-- AVAILABLE DATA follows --

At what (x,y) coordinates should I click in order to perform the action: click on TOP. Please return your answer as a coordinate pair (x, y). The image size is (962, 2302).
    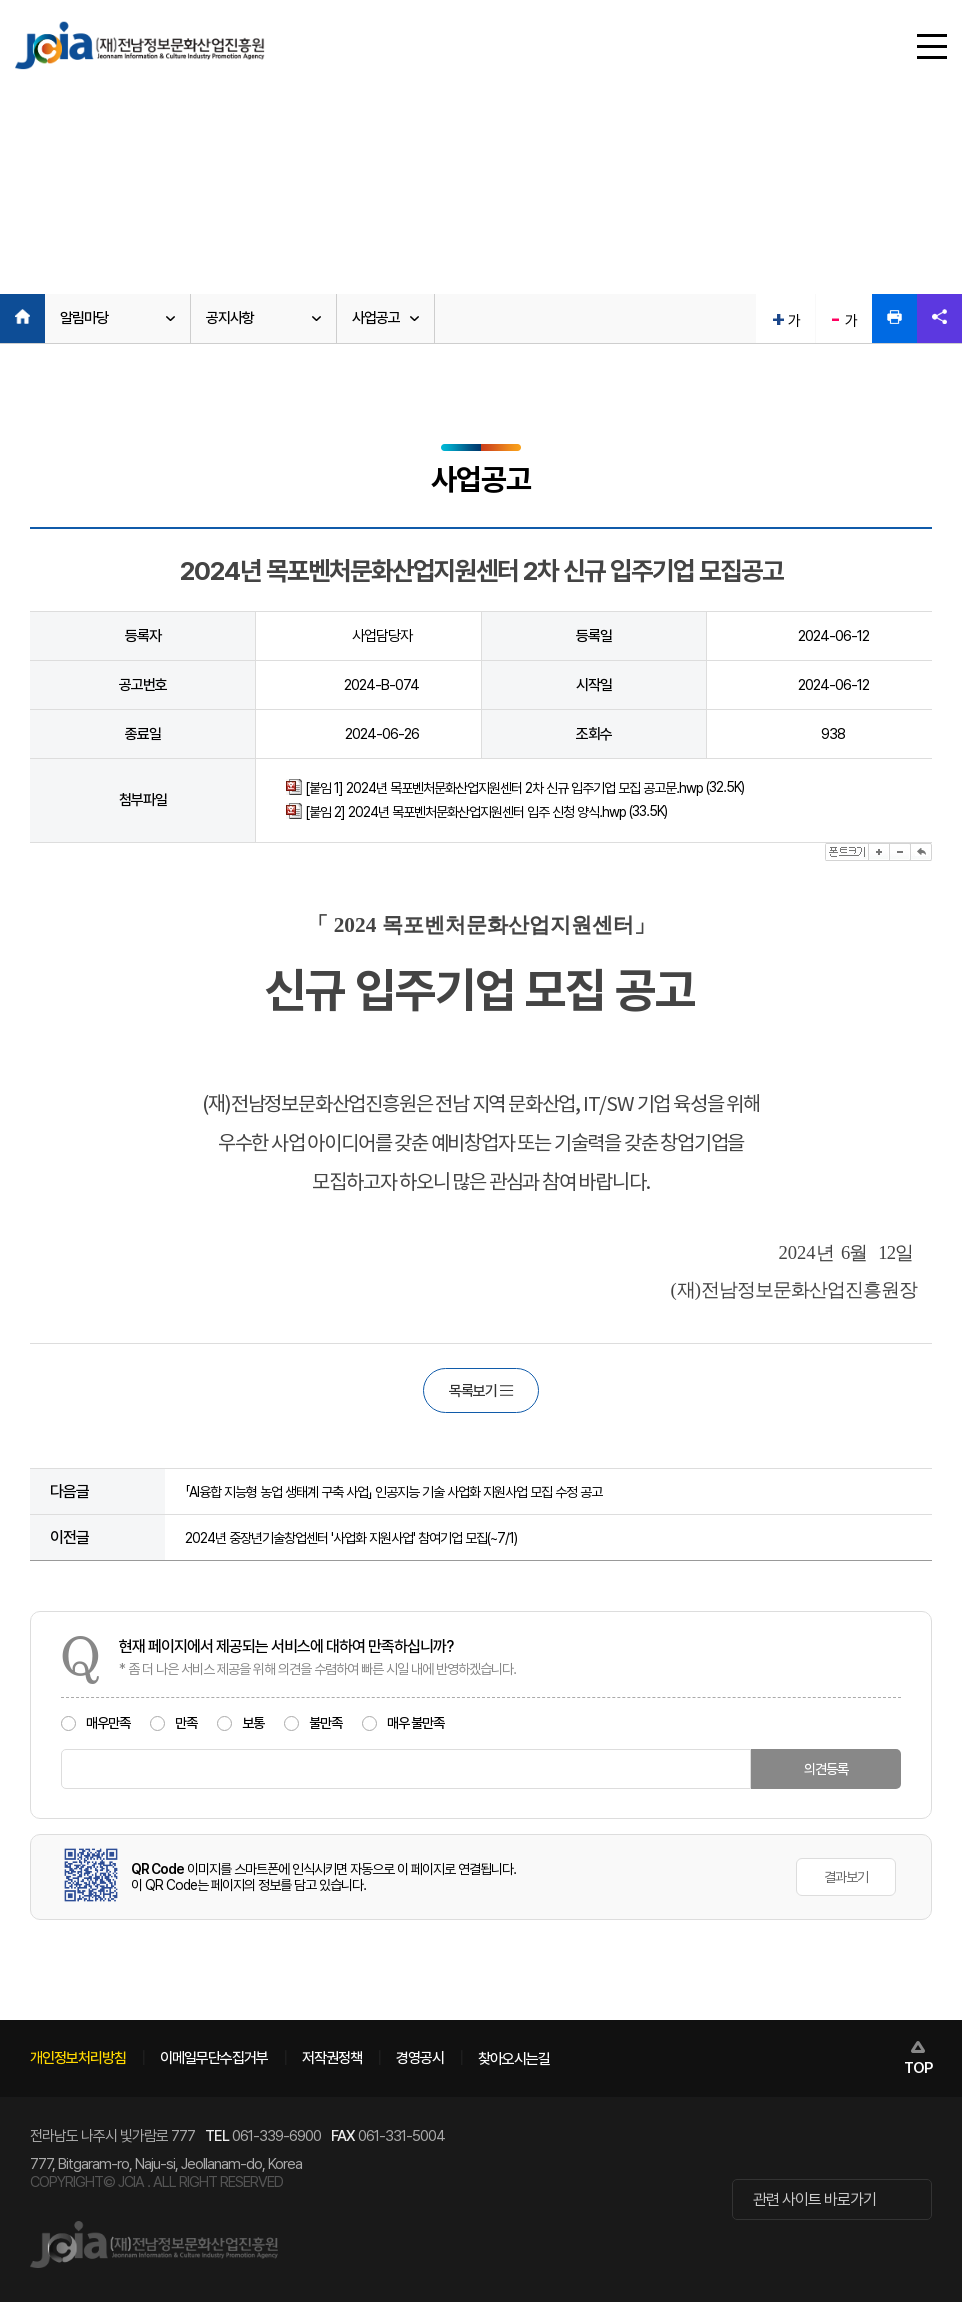
    Looking at the image, I should click on (918, 2068).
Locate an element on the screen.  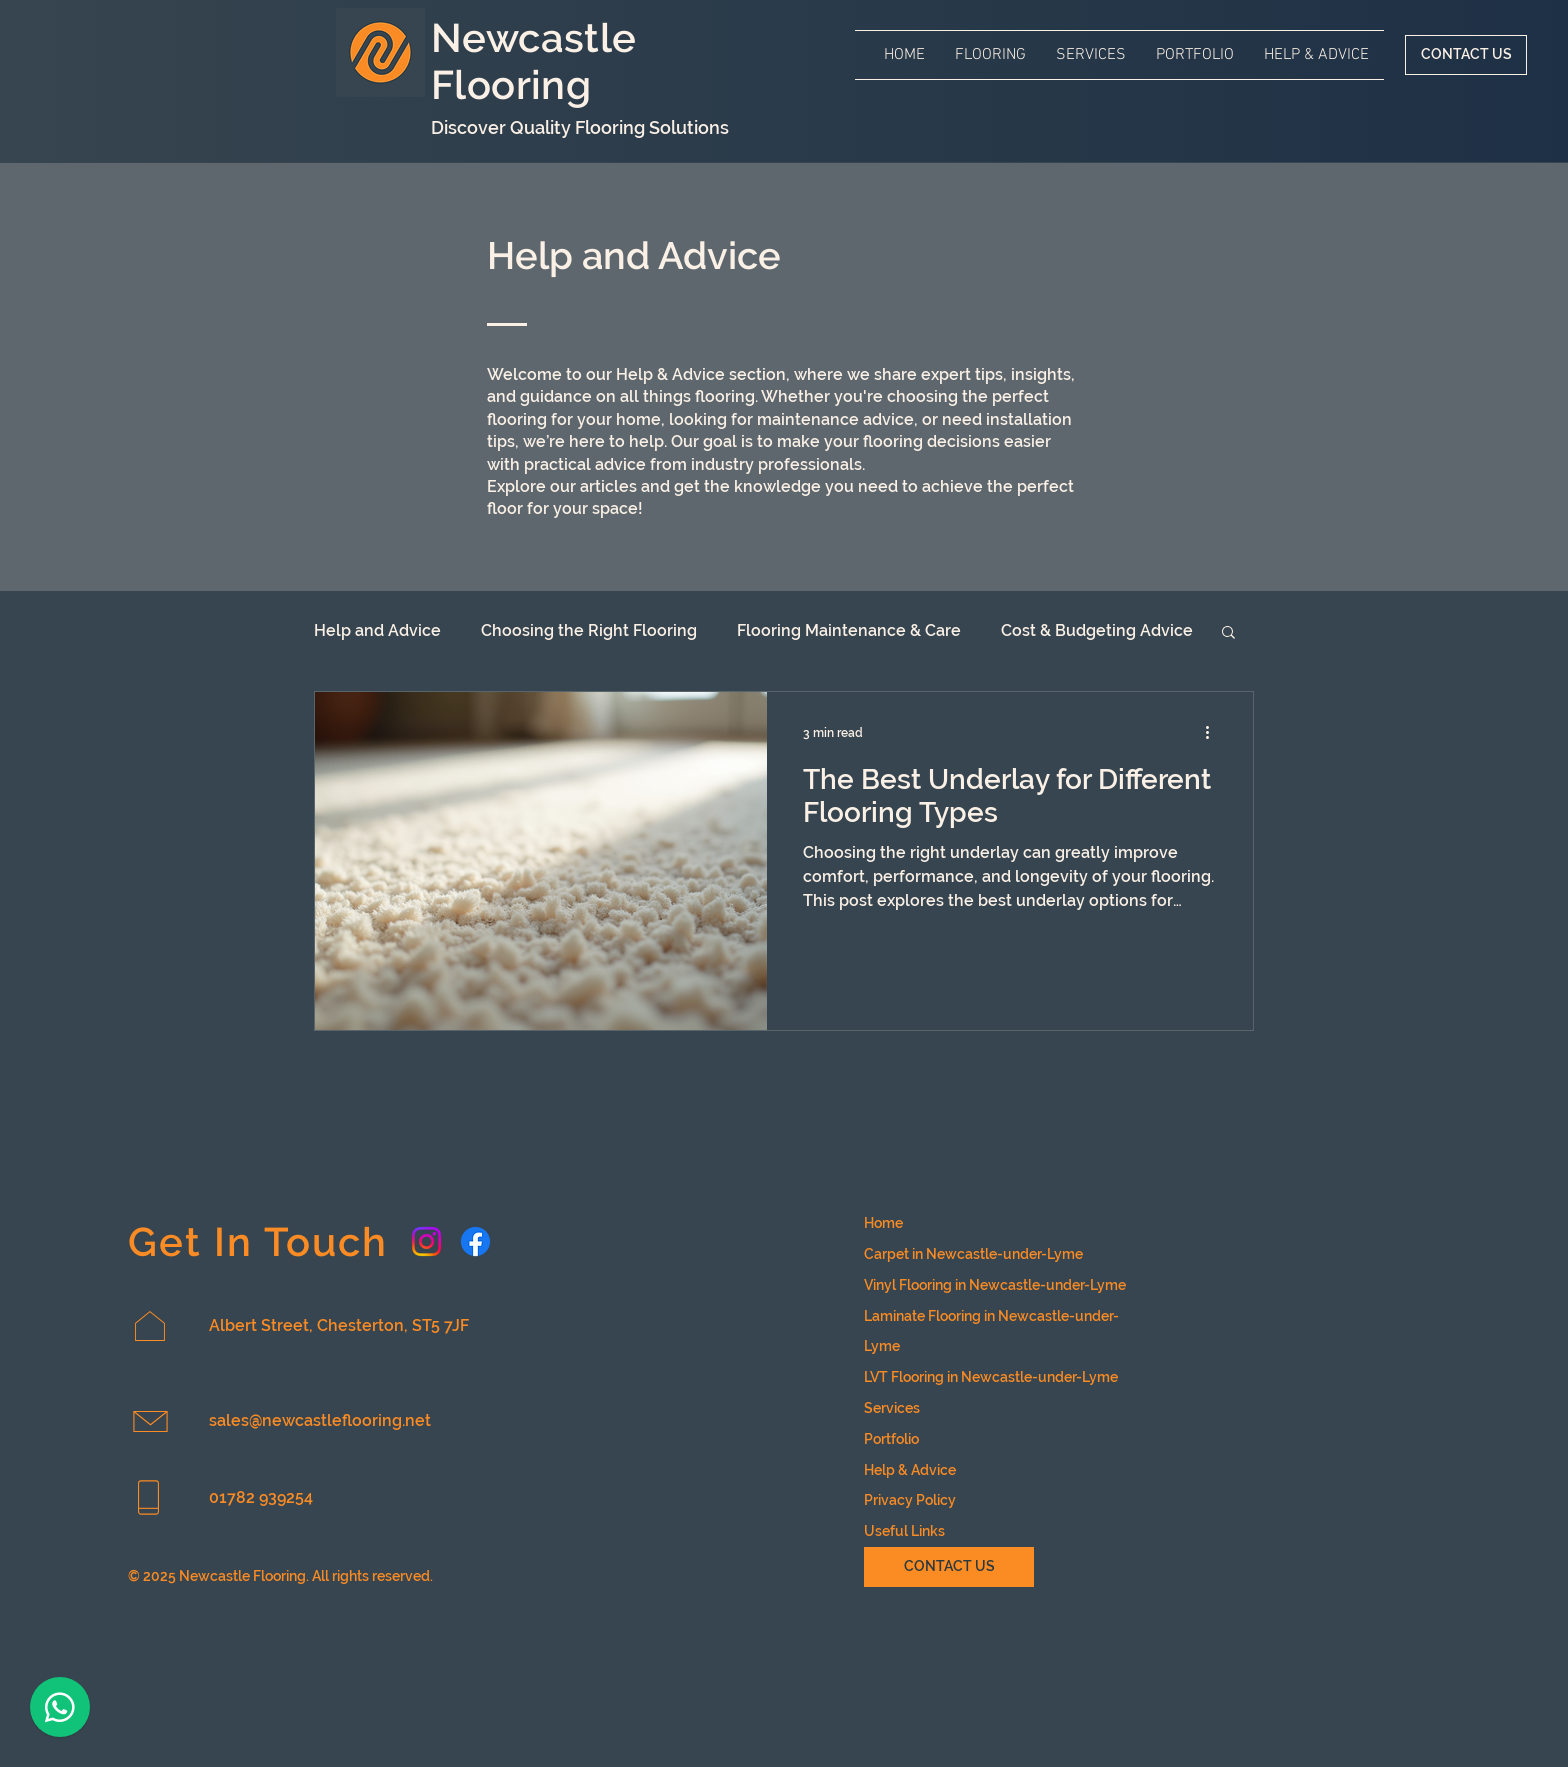
[button] is located at coordinates (990, 55).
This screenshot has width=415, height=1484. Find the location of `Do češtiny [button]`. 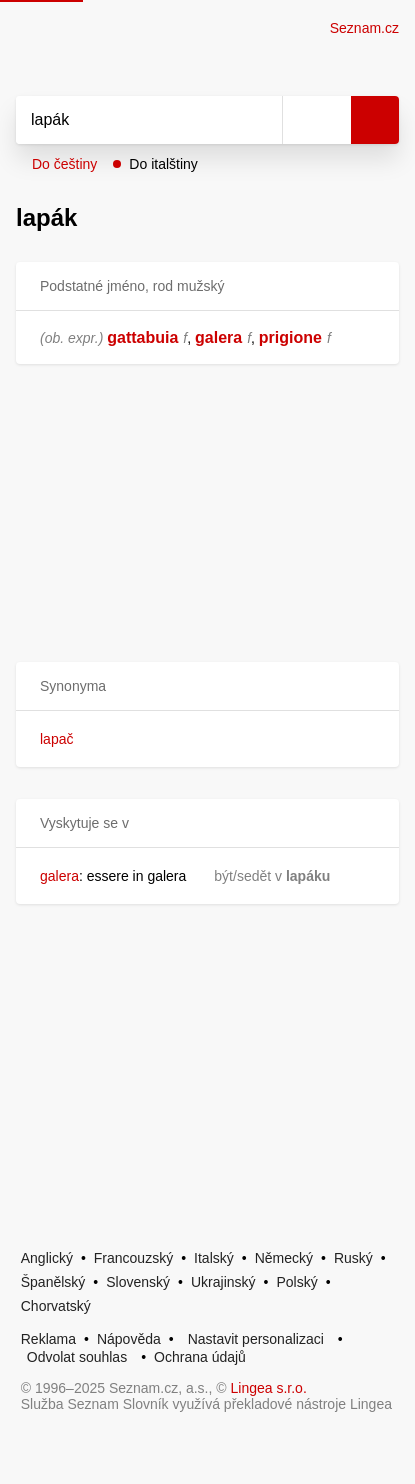

Do češtiny [button] is located at coordinates (64, 164).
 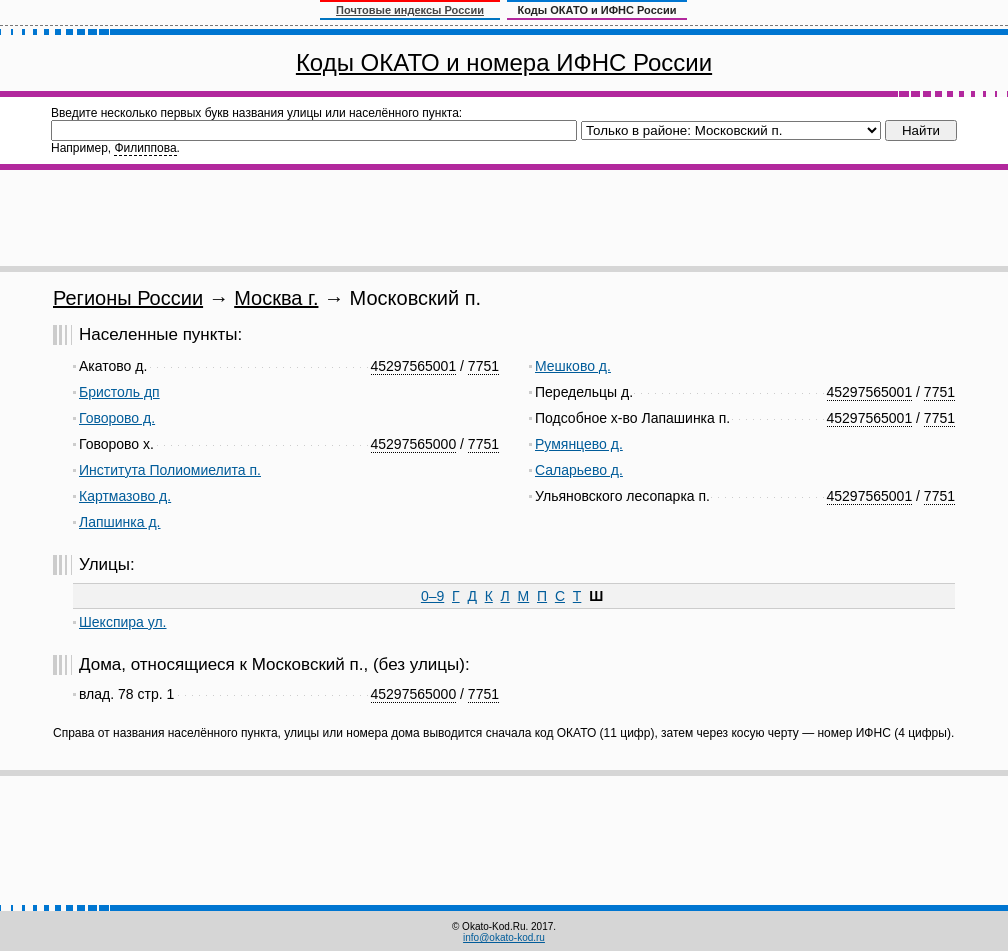 What do you see at coordinates (276, 298) in the screenshot?
I see `Москва г.` at bounding box center [276, 298].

-- AVAILABLE DATA concluded --

* WORK REQUIRED: Set down all of the entries precisely and keep the pictures out of the copy.

* WRITTEN ANSWER:
At what (x,y) coordinates should I click in order to perform the action: click on TOP. Please return your answer as a coordinate pair (x, y). The image size is (962, 2302).
    Looking at the image, I should click on (918, 2068).
Locate an element on the screen.  
[button] is located at coordinates (990, 55).
This screenshot has width=415, height=1484. Find the location of `Do češtiny [button]`. 

Do češtiny [button] is located at coordinates (64, 164).
  What do you see at coordinates (276, 298) in the screenshot?
I see `Москва г.` at bounding box center [276, 298].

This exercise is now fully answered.